Görüldüğü gibi sorması kolay, lâkin cevaplandırılması güç bir soru: “Kul sıkışmayınca Hızır yetişmez” meğer ne anlamlı sözmüş. Efendim bendeniz kara kara düşünürken gözlerimin önünde rahmetli Gönlüm belirdi; elinde “Yâren”i…
Yarının hakikat kumaşını dokuyan bugünün hayalleridir.
Mehmet İzzet
Şöyle bir iki burgunun kulağını büküp sazına düzen verdikten sonra çalıp çığırmaya başladı:
Yaralıgöz’den aşırdığım, Asmana’ya çıkardığım, tereyağı ile pişirdiğim, tarhana ile taşırdığım, sevgisinden şaşırdığım iki gözüm uşaaam nasılsın, iyi misin?.. Her zaman iyi olmanı Allah’tan dilerim.

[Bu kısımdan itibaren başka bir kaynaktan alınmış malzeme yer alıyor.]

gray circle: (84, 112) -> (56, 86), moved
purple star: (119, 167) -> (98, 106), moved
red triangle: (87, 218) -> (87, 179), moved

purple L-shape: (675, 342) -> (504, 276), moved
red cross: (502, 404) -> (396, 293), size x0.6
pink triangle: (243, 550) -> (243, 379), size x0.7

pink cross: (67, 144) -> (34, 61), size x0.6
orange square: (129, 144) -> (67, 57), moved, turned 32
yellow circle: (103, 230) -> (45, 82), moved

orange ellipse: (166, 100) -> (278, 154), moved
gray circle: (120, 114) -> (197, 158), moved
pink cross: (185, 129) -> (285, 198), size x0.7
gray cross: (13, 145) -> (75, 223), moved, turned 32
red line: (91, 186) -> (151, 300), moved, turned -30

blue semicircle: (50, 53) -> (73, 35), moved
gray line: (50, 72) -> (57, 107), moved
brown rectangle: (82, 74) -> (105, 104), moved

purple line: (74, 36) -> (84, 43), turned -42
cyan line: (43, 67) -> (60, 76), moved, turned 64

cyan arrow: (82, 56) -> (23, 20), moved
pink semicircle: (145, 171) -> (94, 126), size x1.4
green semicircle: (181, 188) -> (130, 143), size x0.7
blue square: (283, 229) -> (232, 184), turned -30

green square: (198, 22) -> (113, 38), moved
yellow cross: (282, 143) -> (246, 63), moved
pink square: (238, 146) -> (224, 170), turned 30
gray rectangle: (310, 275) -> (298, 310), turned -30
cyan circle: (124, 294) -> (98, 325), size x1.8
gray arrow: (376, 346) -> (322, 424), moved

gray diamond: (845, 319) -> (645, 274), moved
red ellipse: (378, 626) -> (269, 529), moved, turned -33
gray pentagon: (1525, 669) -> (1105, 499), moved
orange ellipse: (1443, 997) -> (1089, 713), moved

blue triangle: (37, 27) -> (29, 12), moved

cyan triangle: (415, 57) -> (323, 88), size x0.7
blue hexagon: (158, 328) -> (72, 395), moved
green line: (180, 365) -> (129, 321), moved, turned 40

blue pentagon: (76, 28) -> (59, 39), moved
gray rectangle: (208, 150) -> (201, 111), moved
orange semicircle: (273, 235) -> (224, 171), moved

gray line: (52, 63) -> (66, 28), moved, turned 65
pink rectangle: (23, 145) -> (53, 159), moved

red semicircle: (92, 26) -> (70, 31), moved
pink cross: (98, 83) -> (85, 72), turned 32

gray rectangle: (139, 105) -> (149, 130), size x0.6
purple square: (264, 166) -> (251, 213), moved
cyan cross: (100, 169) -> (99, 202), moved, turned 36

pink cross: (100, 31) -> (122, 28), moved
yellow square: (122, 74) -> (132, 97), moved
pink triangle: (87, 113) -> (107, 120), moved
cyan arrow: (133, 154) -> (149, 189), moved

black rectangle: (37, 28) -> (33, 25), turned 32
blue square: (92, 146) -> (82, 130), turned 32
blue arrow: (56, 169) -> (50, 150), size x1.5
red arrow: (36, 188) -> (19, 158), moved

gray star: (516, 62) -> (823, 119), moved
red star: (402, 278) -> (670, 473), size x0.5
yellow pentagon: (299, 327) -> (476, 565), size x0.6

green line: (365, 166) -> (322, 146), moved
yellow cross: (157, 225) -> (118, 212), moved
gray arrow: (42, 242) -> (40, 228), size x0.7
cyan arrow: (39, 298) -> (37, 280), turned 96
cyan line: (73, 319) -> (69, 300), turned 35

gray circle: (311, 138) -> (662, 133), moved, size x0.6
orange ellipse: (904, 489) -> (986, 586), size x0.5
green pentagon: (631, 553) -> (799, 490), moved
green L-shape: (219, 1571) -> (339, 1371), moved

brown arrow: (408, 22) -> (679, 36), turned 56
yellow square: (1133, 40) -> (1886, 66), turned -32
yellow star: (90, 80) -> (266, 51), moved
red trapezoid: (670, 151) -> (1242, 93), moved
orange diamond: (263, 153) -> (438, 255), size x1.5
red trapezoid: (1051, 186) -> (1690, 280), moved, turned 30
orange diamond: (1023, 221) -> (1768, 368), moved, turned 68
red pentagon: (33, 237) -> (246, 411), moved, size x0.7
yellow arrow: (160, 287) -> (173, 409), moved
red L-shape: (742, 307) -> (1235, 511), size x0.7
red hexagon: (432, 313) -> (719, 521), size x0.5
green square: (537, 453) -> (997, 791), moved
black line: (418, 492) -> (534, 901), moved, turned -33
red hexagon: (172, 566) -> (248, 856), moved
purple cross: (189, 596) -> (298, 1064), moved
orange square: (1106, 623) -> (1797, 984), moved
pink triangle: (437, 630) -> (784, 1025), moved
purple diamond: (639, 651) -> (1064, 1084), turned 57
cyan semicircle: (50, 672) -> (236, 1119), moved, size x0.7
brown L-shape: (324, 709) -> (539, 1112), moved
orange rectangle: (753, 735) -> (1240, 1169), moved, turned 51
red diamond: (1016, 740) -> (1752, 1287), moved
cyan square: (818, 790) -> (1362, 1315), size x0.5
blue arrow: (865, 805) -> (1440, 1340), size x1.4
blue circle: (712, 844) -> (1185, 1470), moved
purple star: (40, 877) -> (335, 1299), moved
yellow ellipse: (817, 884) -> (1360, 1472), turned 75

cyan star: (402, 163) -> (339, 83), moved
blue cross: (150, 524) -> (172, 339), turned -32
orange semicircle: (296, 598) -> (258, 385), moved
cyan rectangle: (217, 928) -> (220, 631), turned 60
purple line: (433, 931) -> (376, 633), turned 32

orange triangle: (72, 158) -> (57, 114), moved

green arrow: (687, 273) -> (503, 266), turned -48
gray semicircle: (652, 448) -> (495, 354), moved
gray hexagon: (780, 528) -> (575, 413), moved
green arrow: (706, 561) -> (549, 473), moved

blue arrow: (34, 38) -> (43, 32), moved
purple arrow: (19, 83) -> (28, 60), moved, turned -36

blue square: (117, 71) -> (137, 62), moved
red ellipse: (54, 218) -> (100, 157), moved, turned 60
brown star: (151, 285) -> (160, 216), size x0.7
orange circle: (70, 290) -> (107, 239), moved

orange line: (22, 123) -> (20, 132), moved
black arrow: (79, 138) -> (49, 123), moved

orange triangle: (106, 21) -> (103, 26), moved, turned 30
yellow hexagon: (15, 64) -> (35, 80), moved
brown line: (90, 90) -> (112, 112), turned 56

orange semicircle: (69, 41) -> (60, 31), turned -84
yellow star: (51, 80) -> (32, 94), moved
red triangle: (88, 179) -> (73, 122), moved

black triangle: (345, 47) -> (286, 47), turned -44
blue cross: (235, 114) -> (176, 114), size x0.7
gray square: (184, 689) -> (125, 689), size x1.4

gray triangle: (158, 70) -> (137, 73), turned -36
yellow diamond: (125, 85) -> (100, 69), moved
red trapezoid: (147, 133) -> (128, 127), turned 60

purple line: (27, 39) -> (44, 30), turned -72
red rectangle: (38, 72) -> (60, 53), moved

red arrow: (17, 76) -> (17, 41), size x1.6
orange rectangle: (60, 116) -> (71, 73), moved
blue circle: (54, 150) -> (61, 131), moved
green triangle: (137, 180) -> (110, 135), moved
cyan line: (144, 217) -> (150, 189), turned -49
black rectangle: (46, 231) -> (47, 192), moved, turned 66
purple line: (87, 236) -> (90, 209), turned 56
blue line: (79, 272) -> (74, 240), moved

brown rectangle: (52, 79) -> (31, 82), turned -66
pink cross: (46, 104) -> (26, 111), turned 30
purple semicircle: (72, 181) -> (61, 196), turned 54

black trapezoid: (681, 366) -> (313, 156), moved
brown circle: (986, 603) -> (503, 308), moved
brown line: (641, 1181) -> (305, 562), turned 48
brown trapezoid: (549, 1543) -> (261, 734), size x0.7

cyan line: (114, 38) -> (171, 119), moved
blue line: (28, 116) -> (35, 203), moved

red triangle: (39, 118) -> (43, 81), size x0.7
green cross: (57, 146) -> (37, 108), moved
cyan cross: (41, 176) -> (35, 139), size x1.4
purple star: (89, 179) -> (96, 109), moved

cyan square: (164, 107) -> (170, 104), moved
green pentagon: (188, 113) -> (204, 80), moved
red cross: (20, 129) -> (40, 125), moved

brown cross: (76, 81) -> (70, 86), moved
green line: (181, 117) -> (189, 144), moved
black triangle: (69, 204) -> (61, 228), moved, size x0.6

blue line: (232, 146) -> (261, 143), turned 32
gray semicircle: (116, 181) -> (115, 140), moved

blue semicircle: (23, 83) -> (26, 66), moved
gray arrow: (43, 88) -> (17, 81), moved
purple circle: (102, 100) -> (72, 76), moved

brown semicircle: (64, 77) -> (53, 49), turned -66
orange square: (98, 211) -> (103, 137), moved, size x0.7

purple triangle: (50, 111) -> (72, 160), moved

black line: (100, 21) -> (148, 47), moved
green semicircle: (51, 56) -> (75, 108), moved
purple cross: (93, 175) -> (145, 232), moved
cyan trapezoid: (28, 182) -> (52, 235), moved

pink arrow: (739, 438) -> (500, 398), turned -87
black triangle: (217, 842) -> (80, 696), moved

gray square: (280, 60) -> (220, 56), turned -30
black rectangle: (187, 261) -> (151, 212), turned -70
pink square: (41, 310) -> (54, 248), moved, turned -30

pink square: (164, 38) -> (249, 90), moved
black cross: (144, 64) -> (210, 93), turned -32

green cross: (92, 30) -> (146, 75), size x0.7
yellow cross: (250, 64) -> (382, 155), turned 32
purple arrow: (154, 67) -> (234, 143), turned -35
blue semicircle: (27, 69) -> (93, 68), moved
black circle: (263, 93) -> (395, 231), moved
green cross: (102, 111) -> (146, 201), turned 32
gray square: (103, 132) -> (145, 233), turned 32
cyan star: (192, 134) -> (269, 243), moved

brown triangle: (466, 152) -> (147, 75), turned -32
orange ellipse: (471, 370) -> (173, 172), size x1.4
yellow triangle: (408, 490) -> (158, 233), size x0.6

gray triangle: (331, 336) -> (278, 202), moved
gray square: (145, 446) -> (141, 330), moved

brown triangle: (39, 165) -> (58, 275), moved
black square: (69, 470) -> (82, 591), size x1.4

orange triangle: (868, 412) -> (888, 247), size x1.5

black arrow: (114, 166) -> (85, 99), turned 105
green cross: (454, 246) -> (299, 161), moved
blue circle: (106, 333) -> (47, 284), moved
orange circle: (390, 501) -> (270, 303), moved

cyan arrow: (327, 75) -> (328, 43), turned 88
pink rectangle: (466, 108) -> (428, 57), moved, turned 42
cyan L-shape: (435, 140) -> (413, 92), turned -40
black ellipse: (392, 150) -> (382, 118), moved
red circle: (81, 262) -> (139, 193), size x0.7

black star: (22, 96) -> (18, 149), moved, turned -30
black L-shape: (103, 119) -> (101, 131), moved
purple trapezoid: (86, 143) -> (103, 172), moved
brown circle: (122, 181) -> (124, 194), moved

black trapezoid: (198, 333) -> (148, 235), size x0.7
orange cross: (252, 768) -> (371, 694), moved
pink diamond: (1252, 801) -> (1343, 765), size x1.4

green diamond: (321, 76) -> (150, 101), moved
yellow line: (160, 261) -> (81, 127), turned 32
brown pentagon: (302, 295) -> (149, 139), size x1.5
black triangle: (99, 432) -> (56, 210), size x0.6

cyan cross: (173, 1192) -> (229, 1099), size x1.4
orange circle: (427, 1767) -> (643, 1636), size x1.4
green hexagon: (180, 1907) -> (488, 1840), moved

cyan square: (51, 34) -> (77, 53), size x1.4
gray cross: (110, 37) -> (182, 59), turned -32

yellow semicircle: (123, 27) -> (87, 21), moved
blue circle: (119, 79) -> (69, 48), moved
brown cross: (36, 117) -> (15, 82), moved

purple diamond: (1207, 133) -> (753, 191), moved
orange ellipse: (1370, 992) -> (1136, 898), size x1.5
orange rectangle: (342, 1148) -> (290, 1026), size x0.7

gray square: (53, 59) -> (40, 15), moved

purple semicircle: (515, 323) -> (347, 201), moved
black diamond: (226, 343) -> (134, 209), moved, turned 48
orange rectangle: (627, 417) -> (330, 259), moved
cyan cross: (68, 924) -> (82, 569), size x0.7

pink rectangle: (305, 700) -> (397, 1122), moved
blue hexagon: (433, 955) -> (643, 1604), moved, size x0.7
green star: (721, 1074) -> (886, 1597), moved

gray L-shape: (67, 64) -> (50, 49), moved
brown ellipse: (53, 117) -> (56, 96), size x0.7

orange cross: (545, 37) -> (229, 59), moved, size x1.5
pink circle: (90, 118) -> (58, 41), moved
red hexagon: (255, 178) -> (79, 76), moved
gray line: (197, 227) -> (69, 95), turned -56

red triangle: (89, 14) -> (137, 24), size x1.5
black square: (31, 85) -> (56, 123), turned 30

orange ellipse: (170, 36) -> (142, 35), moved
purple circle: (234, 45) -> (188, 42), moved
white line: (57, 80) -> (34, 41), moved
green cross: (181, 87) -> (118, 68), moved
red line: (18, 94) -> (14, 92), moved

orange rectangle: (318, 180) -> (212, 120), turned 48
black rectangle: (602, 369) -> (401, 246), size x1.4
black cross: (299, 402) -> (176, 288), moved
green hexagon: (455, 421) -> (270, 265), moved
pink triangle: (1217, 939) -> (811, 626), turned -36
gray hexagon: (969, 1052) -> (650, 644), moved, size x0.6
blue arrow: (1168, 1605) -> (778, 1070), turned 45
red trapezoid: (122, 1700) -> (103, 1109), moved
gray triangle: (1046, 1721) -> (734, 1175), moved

Pınarbaşı’nda yıkadığım-yunduğum, Dadaylı Halid Beğ ile kıvandığım, Şerife Bacı ile donduğum, Rahime Kaptan ile Karadeniz’i hallaç pamuğu gibi attığım, Ilgaz’ın doruğuna konduğum,’Göztepe gibi pilâv, Araç çayı gibi zerde’; devadır her derde; unutma yavruuuuuum.
Dualarla büyüttüğüm, ninnilerle uyuttuğum, elinden tutup yürüttüğüm, hakkında hayırlar umduğum, hayaller kurduğum, kâh yürüyüp kâh durduğum, Orhan Şaik ile “Bu Vatan Kimin?..” diye seslendiğim, Rıfat Ilgaz’ı “Hababam Sınıfı”nda bıraktığım; etli ekmekle, pastırmayla, sarımsakla, çekme helvayla, üryan eriğiyle beslediğim, Sarı Yazma ile bezediğim, altın takılarla süslediğim, Sarı Recep ile ünlediğim, yollarını gözlediğim, Sepetçioğlu ile oynattığım, Karayılan ile Yorgansız Hakkı ile coşturduğum, doru atı koşturduğum, canımın içi, yeni pişirdim yarkayı, pilici.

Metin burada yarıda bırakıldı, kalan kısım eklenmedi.